3. I have decided to insert a second RDF class for the crmgeo:SP5_Geometric_Place_Expression that encapsulates the WKT coordinates associated with a E53_Place: http://www.w3.org/2003/01/geo/wgs84_pos#SpatialThing. This opens the door to splitting the WKT point into geo:lat and geo:long properties, which are much more widely used within the broader LOD ecosystem than the CRMgeo extension. This means the E53_Place has two properties pointing to the same SpatialThing node, a geo:location and a crm:P168_place_is_defined_by, meaning the model remains conformant to CIDOC CRM.

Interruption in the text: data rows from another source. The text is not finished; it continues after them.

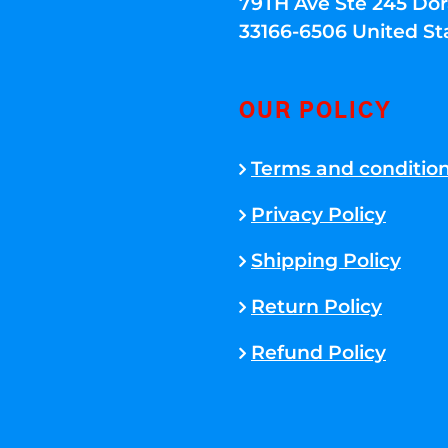
79TH Ave Ste 245 Dora
33166-6506 United St
OUR POLICY
Terms and conditio
Privacy Policy
Shipping Policy
Return Policy
Refund Policy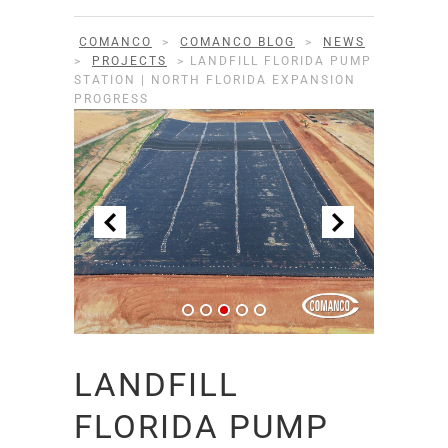
COMANCO
>
COMANCO BLOG
>
NEWS
>
PROJECTS
>
LANDFILL FLORIDA PUMP
STATION | NORTH FLORIDA EXPANSION
PROGRESS
LANDFILL
FLORIDA PUMP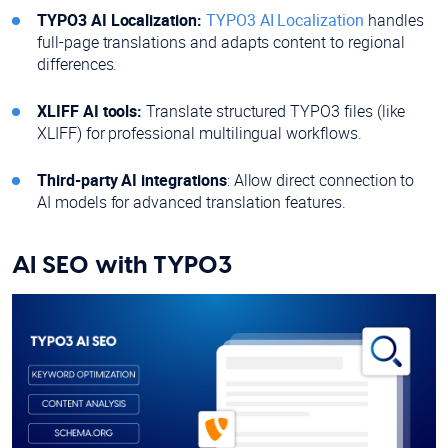
TYPO3 AI Localization:
TYPO3 AI Localization
handles
full-page translations and adapts content to regional
differences.
XLIFF AI tools:
Translate structured TYPO3 files (like
XLIFF) for professional multilingual workflows.
Third-party AI integrations
: Allow direct connection to
AI models for advanced translation features.
AI SEO with TYPO3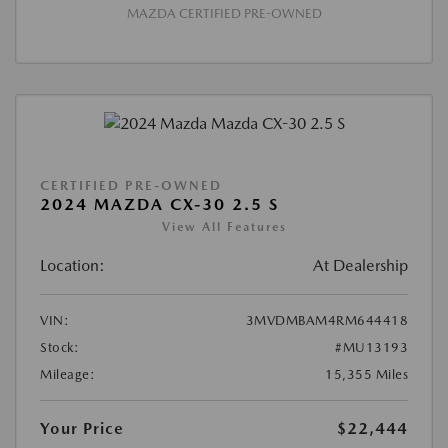
MAZDA CERTIFIED PRE-OWNED
CERTIFIED PRE-OWNED
2024 MAZDA CX-30 2.5 S
View All Features
Location:
At Dealership
VIN:
3MVDMBAM4RM644418
Stock:
#MU13193
Mileage:
15,355 Miles
Your Price
$22,444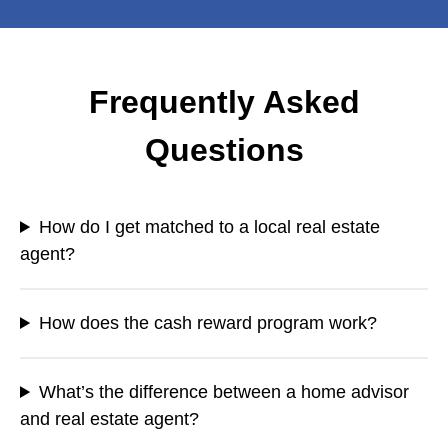
Frequently Asked
Questions
How do I get matched to a local real estate
agent?
How does the cash reward program work?
What’s the difference between a home advisor
and real estate agent?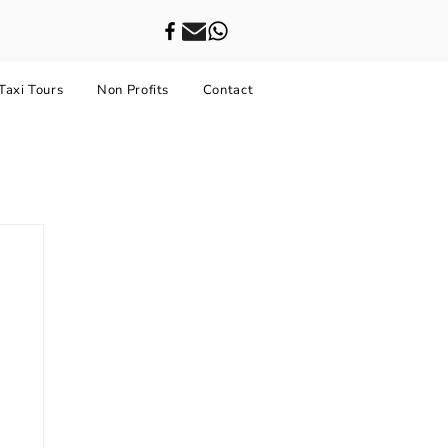
Taxi Tours
Non Profits
Contact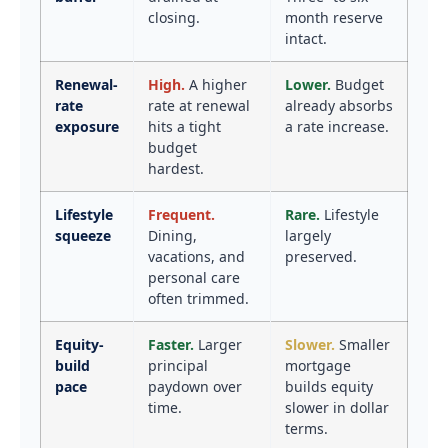
closing.
month reserve
intact.
Renewal-
High.
A higher
Lower.
Budget
rate
rate at renewal
already absorbs
exposure
hits a tight
a rate increase.
budget
hardest.
Lifestyle
Frequent.
Rare.
Lifestyle
squeeze
Dining,
largely
vacations, and
preserved.
personal care
often trimmed.
Equity-
Faster.
Larger
Slower.
Smaller
build
principal
mortgage
pace
paydown over
builds equity
time.
slower in dollar
terms.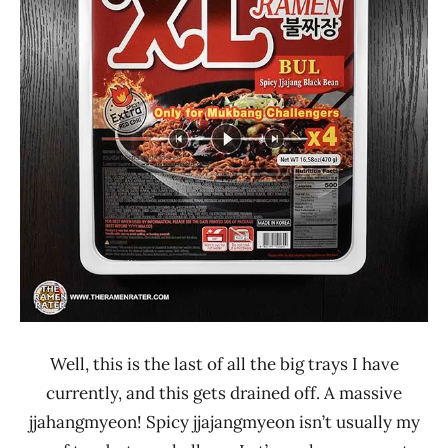
Republic
Other
South
Korea
Well, this is the last of all the big trays I have
currently, and this gets drained off. A massive
jjahangmyeon! Spicy jjajangmyeon isn’t usually my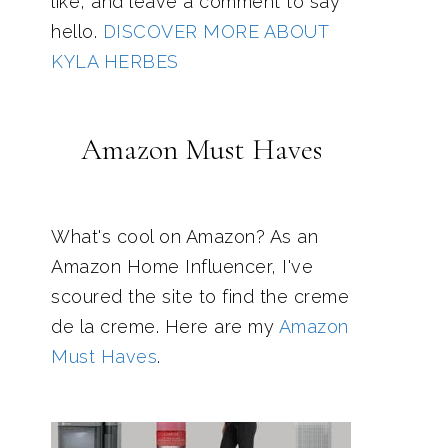
like, and leave a comment to say
hello.
DISCOVER MORE ABOUT
KYLA HERBES
Amazon Must Haves
What's cool on Amazon? As an
Amazon Home Influencer, I've
scoured the site to find the creme
de la creme. Here are my
Amazon
Must Haves
.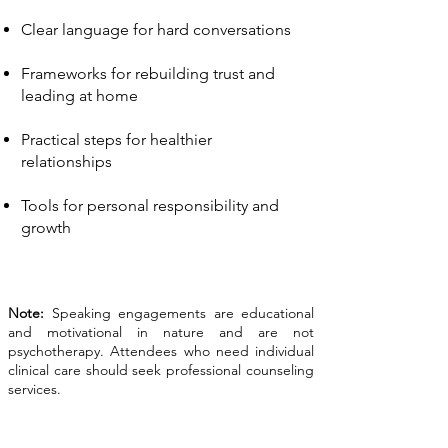
Clear language for hard conversations
Frameworks for rebuilding trust and
leading at home
Practical steps for healthier
relationships
Tools for personal responsibility and
growth
Note:
Speaking engagements are educational
and motivational in nature and are not
psychotherapy. Attendees who need individual
clinical care should seek professional counseling
services.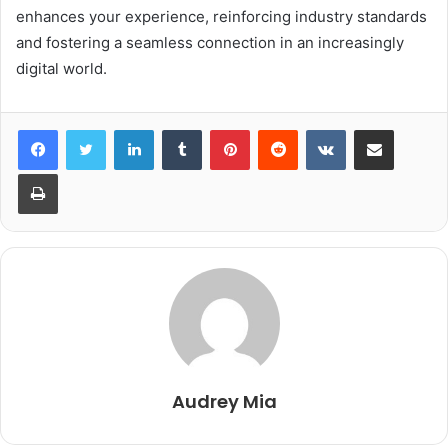
enhances your experience, reinforcing industry standards
and fostering a seamless connection in an increasingly
digital world.
LinkedIn
Tumblr
Pinterest
Reddit
VKontakte
Share via Email
Print
Audrey Mia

As discussed above, the JSON-LD harvesting workflow will normalize this gazetteer URI to a Wikidata Q entity, extracting skos:exactMatches, coordinates, and modern geographic hierarchy and ingest these into the Kerameikos SPARQL endpoint for query and visualization.

A getFindspots API has been implemented in Kerameikos, e.g., http://kerameikos.org/apis/getFindspots?id=stamnos, which yields GeoJSON serialized from a SPARQL query that gets all of the unique findspots for a particular concept.

Geographic distribution of stamnoi.


A stamnos from Newfields is the first object in Kerameikos.org with a findspot (Vulci).

Due to the inherent hierarchy extracted from Wikidata, it is possible to query all vases found in the country of Italy, for example:


SELECT ?object ?title WHERE {  
  ?object crmsci:O19i_was_object_found_by ?encounter ;
          crm:P1_is_identified_by ?id .
  ?id crm:P2_has_type <http://vocab.getty.edu/aat/300404670> ;
      crm:P190_has_symbolic_content ?title .
  ?encounter a crmsci:S19_Encounter_Event ;
               crm:P7_took_place_at/crm:P89_falls_within+ <http://www.wikidata.org/entity/Q38>
}

This advancement is the tip of the iceberg for what's possible once we begin to aggregate a larger corpus of materials with archaeological context.